* [Required action] For the entries that appear below, write out the exact text and omit the pictures.

Records contained in a dataset
──────
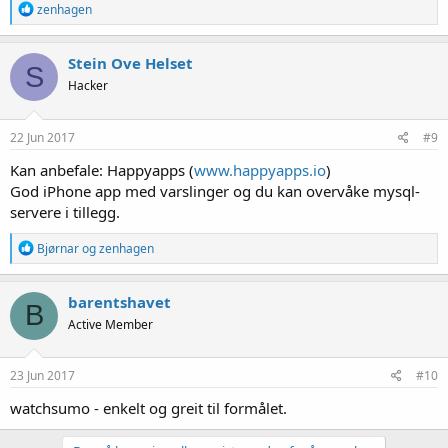
R
zenhagen
e
a
k
Stein Ove Helset
S
s
Hacker
j
o
n
e
22 Jun 2017
#9
r
:
Kan anbefale: Happyapps (
www.happyapps.io
)
God iPhone app med varslinger og du kan overvåke mysql-
servere i tillegg.
R
Bjørnar
og
zenhagen
e
a
k
barentshavet
B
s
Active Member
j
o
n
e
23 Jun 2017
#10
r
:
watchsumo - enkelt og greit til formålet.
──────
* [Written answer]
R
zenhagen
e
a
k
Stein Ove Helset
S
s
Hacker
j
o
n
e
22 Jun 2017
#9
r
:
Kan anbefale: Happyapps (
www.happyapps.io
)
God iPhone app med varslinger og du kan overvåke mysql-
servere i tillegg.
R
Bjørnar
og
zenhagen
e
a
k
barentshavet
B
s
Active Member
j
o
n
e
23 Jun 2017
#10
r
:
watchsumo - enkelt og greit til formålet.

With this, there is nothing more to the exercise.